Ich bin für alle Möglichkeiten an Informationen und Ideen offen und bedanke mich schonmal.

P.S.: Ja ich habe google benutzt und die Forensuche, hier gab ich aber bei Seite 8 auf...waren immerhin 1000 Treffer und ich war bei 240


----------



## Niki (13. Apr 2011)

Mit javascript kannst du dich ja beim Laden der Seite reinhängen und fragen, ob das Element da ist und welche visibility es hat. Darauf solltest du dann ja eigentlich reagieren können.


----------



## brauner1990 (13. Apr 2011)

Niki hat gesagt.:


> Mit javascript kannst du dich ja beim Laden der Seite reinhängen und fragen,


Ich benutze Webdeveloper und habe darüber die Option "Cache deaktivieren" aktiviert. Da er mir die Seite aber sehr zügig anzeigt und es eigentlich auch mal ne Sekunde dauern kann, aufgrund vieler Daten.


Niki hat gesagt.:


> ob das Element da ist und welche visibility es hat. Darauf solltest du dann ja eigentlich reagieren können.

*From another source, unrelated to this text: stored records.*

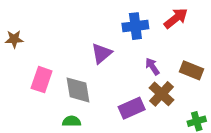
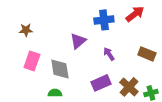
brown star: (14, 39) -> (26, 30), moved
purple arrow: (152, 66) -> (109, 54), moved
brown cross: (161, 94) -> (129, 87), moved

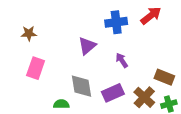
brown rectangle: (147, 54) -> (164, 77), moved
gray diamond: (60, 69) -> (81, 86), moved

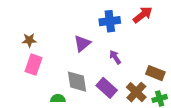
brown star: (29, 33) -> (29, 40), moved
purple rectangle: (113, 93) -> (107, 88), turned 66

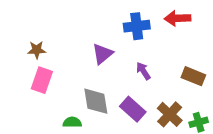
red arrow: (143, 15) -> (178, 18), turned -144
brown rectangle: (155, 73) -> (193, 76), moved

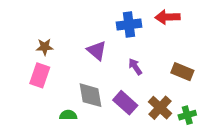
brown star: (37, 50) -> (45, 47), moved
purple triangle: (102, 54) -> (97, 51), turned -40

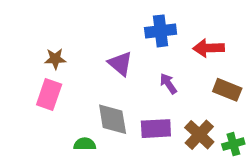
red arrow: (167, 17) -> (209, 48), moved
purple rectangle: (125, 103) -> (156, 129), turned -45

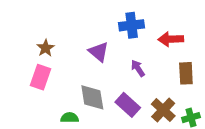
brown star: (55, 59) -> (46, 48), turned -30
brown rectangle: (227, 90) -> (186, 73), turned 65
purple rectangle: (156, 129) -> (128, 105), turned 45

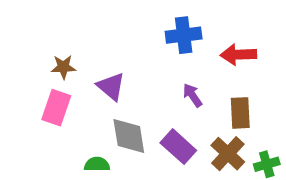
brown star: (46, 48) -> (63, 67), turned 30
purple triangle: (99, 52) -> (111, 86), moved
brown rectangle: (186, 73) -> (240, 113), moved

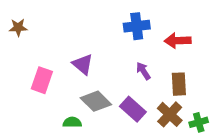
brown star: (63, 67) -> (18, 27), moved
gray diamond: (129, 136) -> (96, 101), turned -36

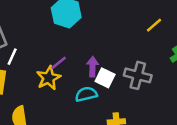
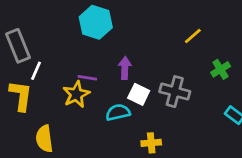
purple line: (59, 63) -> (87, 78), turned 48
purple arrow: (93, 67) -> (125, 68), moved

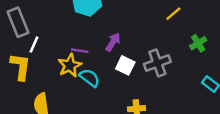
purple arrow: (125, 68) -> (113, 42), turned 30
gray cross: (175, 92) -> (157, 63), turned -35
cyan semicircle: (118, 112) -> (90, 78), moved, turned 50

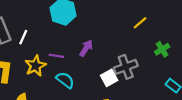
white line: (34, 44) -> (23, 37), moved
yellow star: (70, 65) -> (35, 66), moved
white square: (125, 65) -> (109, 78), moved, turned 35

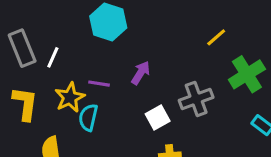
green cross: (162, 49) -> (247, 74), size x1.6
white square: (109, 78) -> (158, 117), moved
cyan semicircle: (65, 80) -> (88, 117), moved, turned -114

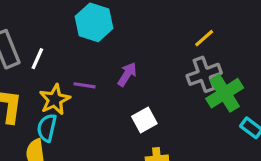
green cross: (247, 74) -> (225, 93), moved
gray cross: (196, 99) -> (204, 74), moved
cyan semicircle: (88, 117) -> (47, 128), moved

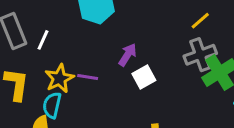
purple line: (85, 85) -> (88, 77), moved
white square: (144, 120) -> (144, 77), moved

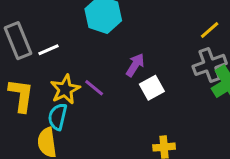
white line: (43, 40) -> (48, 50), turned 42
purple line: (88, 77) -> (94, 88), turned 30

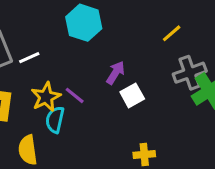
yellow line: (210, 30) -> (172, 33), moved
cyan semicircle: (58, 117) -> (55, 120), moved

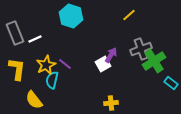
yellow line: (172, 33) -> (129, 15), moved
purple arrow: (116, 73) -> (111, 55), moved
yellow semicircle: (28, 150) -> (34, 100), turned -30

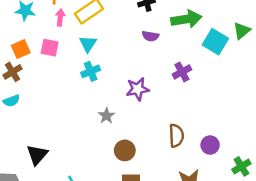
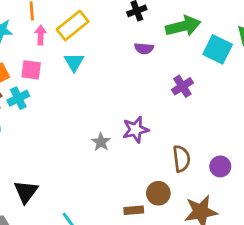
cyan cross: (91, 71) -> (18, 98), moved
purple star: (138, 89) -> (135, 130), moved
brown circle: (125, 150) -> (158, 193), moved

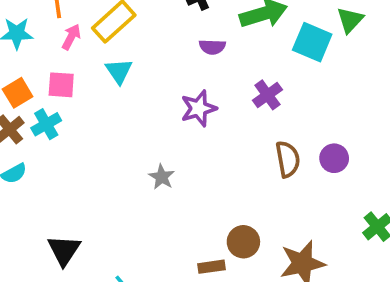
pink arrow: (41, 35) -> (71, 37), turned 30
purple star: (135, 130) -> (199, 108), moved
brown semicircle: (181, 159) -> (288, 159), moved
purple circle: (220, 166) -> (334, 158), moved

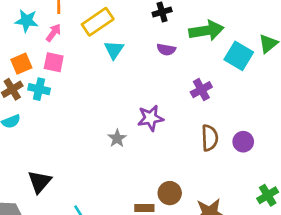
pink arrow: (71, 37) -> (53, 33), moved
cyan triangle: (119, 71) -> (114, 50), moved
purple star: (199, 108) -> (151, 118), moved
cyan cross: (46, 124) -> (39, 89), turned 35

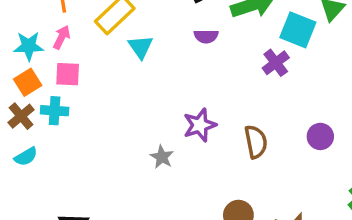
cyan star: (27, 21) -> (29, 46), moved
purple cross: (201, 90) -> (276, 63), moved
brown semicircle: (210, 138) -> (256, 142), moved

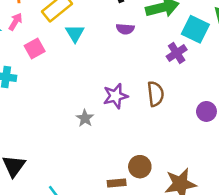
pink square: (68, 74) -> (35, 49), moved, turned -36
brown semicircle: (256, 142) -> (156, 94), moved

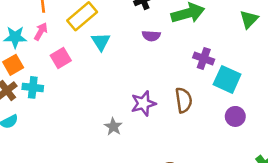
cyan square: (195, 29) -> (227, 79), moved
purple cross: (177, 53) -> (204, 59), turned -36

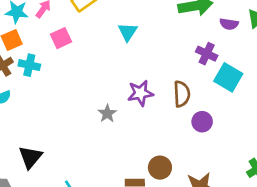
purple semicircle: (151, 36) -> (229, 24), moved
cyan triangle: (101, 42) -> (128, 32), moved
purple circle: (235, 116) -> (202, 122), moved

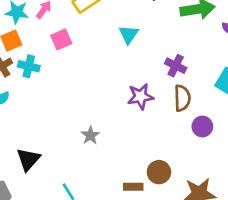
purple cross: (207, 54) -> (176, 66), moved
gray star: (107, 114) -> (90, 135), moved

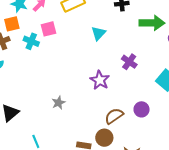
cyan cross: (29, 66) -> (31, 41), moved
purple star: (140, 96) -> (100, 80), turned 30
brown semicircle: (182, 98) -> (114, 116), moved, turned -132

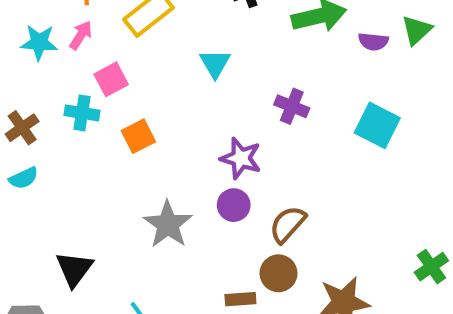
orange square: (12, 24) -> (138, 136), moved
gray star: (58, 103) -> (168, 224), size x1.6
purple circle: (142, 109) -> (234, 205), moved

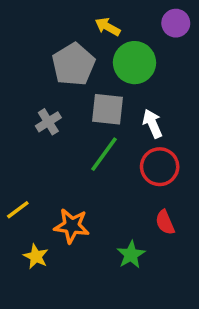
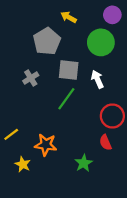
green circle: (134, 63) -> (101, 42), moved
red circle: (160, 167) -> (112, 116), moved

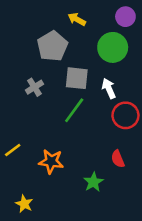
red circle: (112, 116) -> (125, 115), moved
yellow star: (23, 164) -> (24, 204), moved

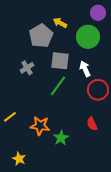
yellow arrow: (77, 19) -> (60, 23), moved
green star: (93, 182) -> (61, 138), moved

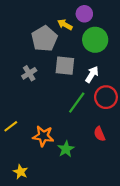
purple circle: (98, 13) -> (84, 14), moved
white arrow: (85, 69) -> (92, 74), turned 56
green line: (58, 86) -> (77, 103), moved

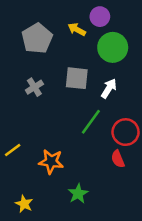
gray pentagon: (44, 39) -> (37, 38), moved
red circle: (106, 97) -> (126, 132), moved
green star: (66, 149) -> (78, 194), moved

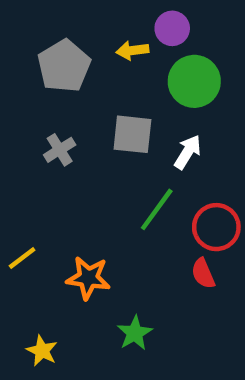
yellow arrow: (77, 29) -> (132, 50), turned -36

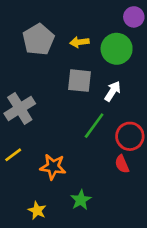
purple circle: (172, 28) -> (134, 17), moved
yellow arrow: (132, 50) -> (79, 42), moved
gray cross: (60, 150) -> (20, 108), moved, size x1.6
yellow star: (42, 351) -> (37, 211), moved

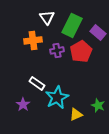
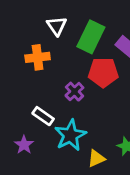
purple cross: (57, 50) -> (74, 92), moved, turned -32
red pentagon: (81, 51) -> (103, 72), turned 30

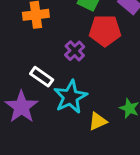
purple star: (24, 145) -> (21, 107), size x1.6

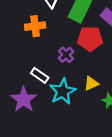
yellow triangle: (98, 121) -> (91, 83), moved

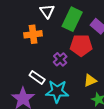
yellow triangle: (91, 83) -> (90, 80), moved
cyan star: (63, 91) -> (57, 91), turned 30

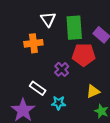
green rectangle: (72, 19) -> (74, 28), turned -30
cyan star: (57, 91) -> (59, 103), size x0.6

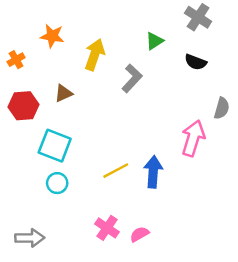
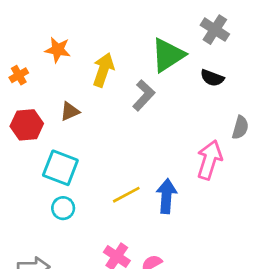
green triangle: (154, 41) -> (168, 55), size x1.8

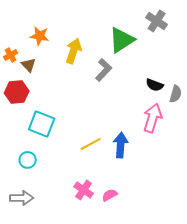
black semicircle: (212, 78) -> (155, 85), moved
brown triangle: (70, 111) -> (29, 65), moved, turned -49
cyan circle: (63, 208) -> (28, 160), moved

Das Element wird ja geladen, also ist es da. und die Visibility ist ja kurz vor dem abschicken true und beim laden false.

Kann sein das ich jetzt gerade nen Brett groß wie die Titanic vorm Kopf habe. Aber ne Lösung finde ich grad nicht bei dem Tipp.


----------



## Niki (13. Apr 2011)

Hab ich dich richtig verstanden?
Du hast ein Formular. Wenn dieses abgeschickt wird soll ein modales Fenster mittels einem div aufgehen. Dann wird zur nächsten Seite navigiert (Response vom Formular). Wenn du jetzt mittels Browser-Back-Button auf die vorherige Seite navigierst, möchtest du dass das modale div wieder deaktiviert wird?

Wenn das so ist müsstest du meiner Meinung nach am Ende der Seite Javascript hinzufügen, dass das div-Element holt und auf visible false setzt. Ich bin mir aber nicht sicher ob das klappt, aber ein Versuch wäre es wert.


----------



## brauner1990 (13. Apr 2011)

Niki hat gesagt.:


> Hab ich dich richtig verstanden?
> Du hast ein Formular. Wenn dieses abgeschickt wird soll ein modales Fenster mittels einem div aufgehen. Dann wird zur nächsten Seite navigiert (Response vom Formular). Wenn du jetzt mittels Browser-Back-Button auf die vorherige Seite navigierst, möchtest du dass das modale div wieder deaktiviert wird?


Richtig verstanden.


Niki hat gesagt.:


> Wenn das so ist müsstest du meiner Meinung nach am Ende der Seite Javascript hinzufügen, dass das div-Element holt und auf visible false setzt. Ich bin mir aber nicht sicher ob das klappt, aber ein Versuch wäre es wert.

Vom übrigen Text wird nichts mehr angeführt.